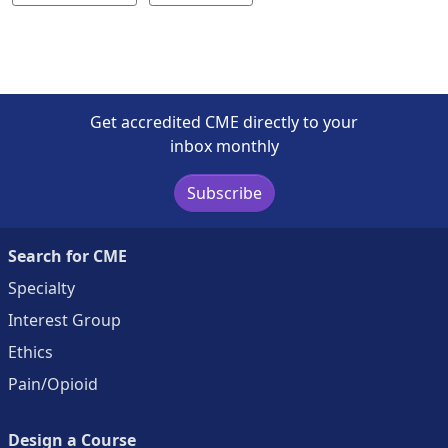
Get accredited CME directly to your
inbox monthly
Subscribe
Search for CME
Specialty
Interest Group
Ethics
Pain/Opioid
Design a Course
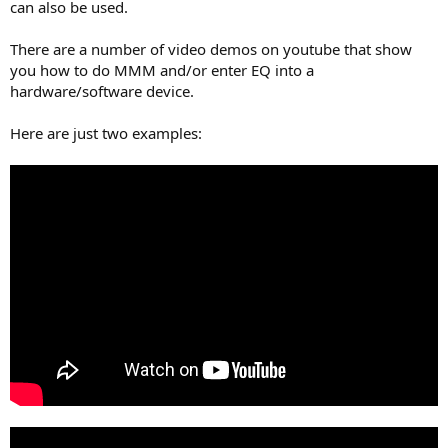
can also be used.
There are a number of video demos on youtube that show
you how to do MMM and/or enter EQ into a
hardware/software device.
Here are just two examples:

■ ■ ■ ■

*TASK ITEM*.
In this exercise, set down all of the data exactly, without the pictures.

*SOLUTION FOR THIS TASK*.
Get accredited CME directly to your
inbox monthly
Subscribe
Search for CME
Specialty
Interest Group
Ethics
Pain/Opioid
Design a Course
can also be used.
There are a number of video demos on youtube that show
you how to do MMM and/or enter EQ into a
hardware/software device.
Here are just two examples:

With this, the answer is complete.